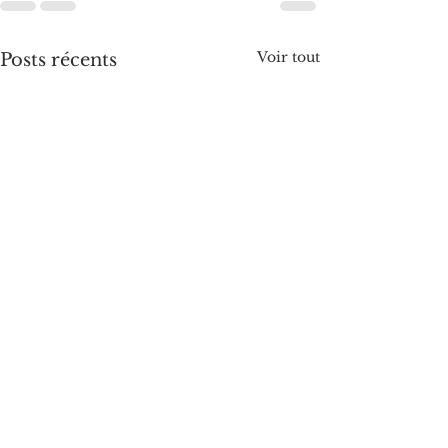
Voir tout
Posts récents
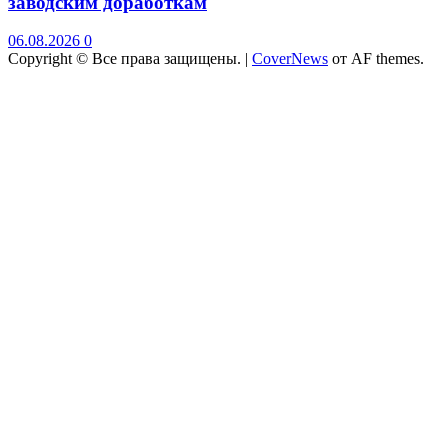
заводским доработкам
06.08.2026
0
Copyright © Все права защищены.
|
CoverNews
от AF themes.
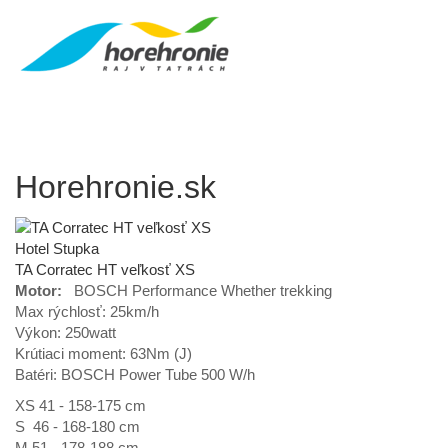
Horehronie.sk
Hotel Stupka
TA Corratec HT veľkosť XS
Motor:
BOSCH Performance Whether trekking
Max rýchlosť: 25km/h
Výkon: 250watt
Krútiaci moment: 63Nm (J)
Batéri: BOSCH Power Tube 500 W/h
XS 41 - 158-175 cm
S 46 - 168-180 cm
M 51 - 178-188 cm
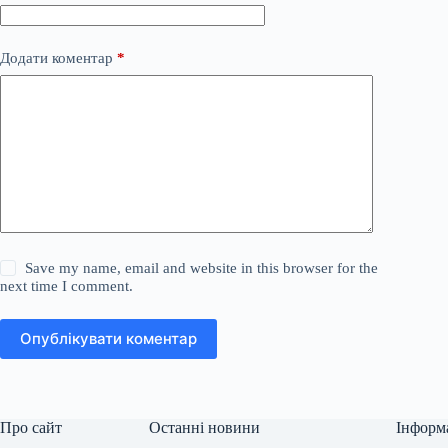
Додати коментар
*
Save my name, email and website in this browser for the
next time I comment.
Опублікувати коментар
Про сайт
Останні новини
Інформ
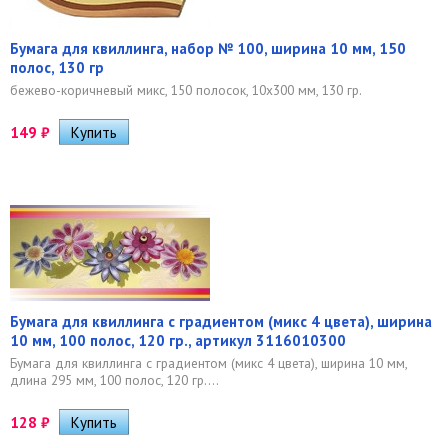
Бумага для квиллинга, набор № 100, ширина 10 мм, 150
полос, 130 гр
бежево-коричневый микс, 150 полосок, 10х300 мм, 130 гр.
149
₽
Бумага для квиллинга с градиентом (микс 4 цвета), ширина
10 мм, 100 полос, 120 гр., артикул 3116010300
Бумага для квиллинга с градиентом (микс 4 цвета), ширина 10 мм,
длина 295 мм, 100 полос, 120 гр....
128
₽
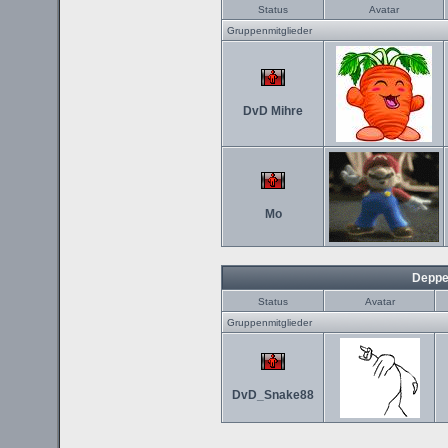
Status
Avatar
Gruppenmitglieder
DvD Mihre
Mo
Deppe
Status
Avatar
Gruppenmitglieder
DvD_Snake88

=== What this task involves ===
Pictures in the records above are left out; print everything else exactly as written.

=== Response ===
Voir tout
Posts récents
заводским доработкам
06.08.2026
0
Copyright © Все права защищены.
|
CoverNews
от AF themes.
Horehronie.sk
Hotel Stupka
TA Corratec HT veľkosť XS
Motor:
BOSCH Performance Whether trekking
Max rýchlosť: 25km/h
Výkon: 250watt
Krútiaci moment: 63Nm (J)
Batéri: BOSCH Power Tube 500 W/h
XS 41 - 158-175 cm
S 46 - 168-180 cm
M 51 - 178-188 cm
Додати коментар
*
Save my name, email and website in this browser for the
next time I comment.
Опублікувати коментар
Про сайт
Останні новини
Інформ
Бумага для квиллинга, набор № 100, ширина 10 мм, 150
полос, 130 гр
бежево-коричневый микс, 150 полосок, 10х300 мм, 130 гр.
149
₽
Бумага для квиллинга с градиентом (микс 4 цвета), ширина
10 мм, 100 полос, 120 гр., артикул 3116010300
Бумага для квиллинга с градиентом (микс 4 цвета), ширина 10 мм,
длина 295 мм, 100 полос, 120 гр....
128
₽
Status
Avatar
Gruppenmitglieder
DvD Mihre
Mo
Deppe
Status
Avatar
Gruppenmitglieder
DvD_Snake88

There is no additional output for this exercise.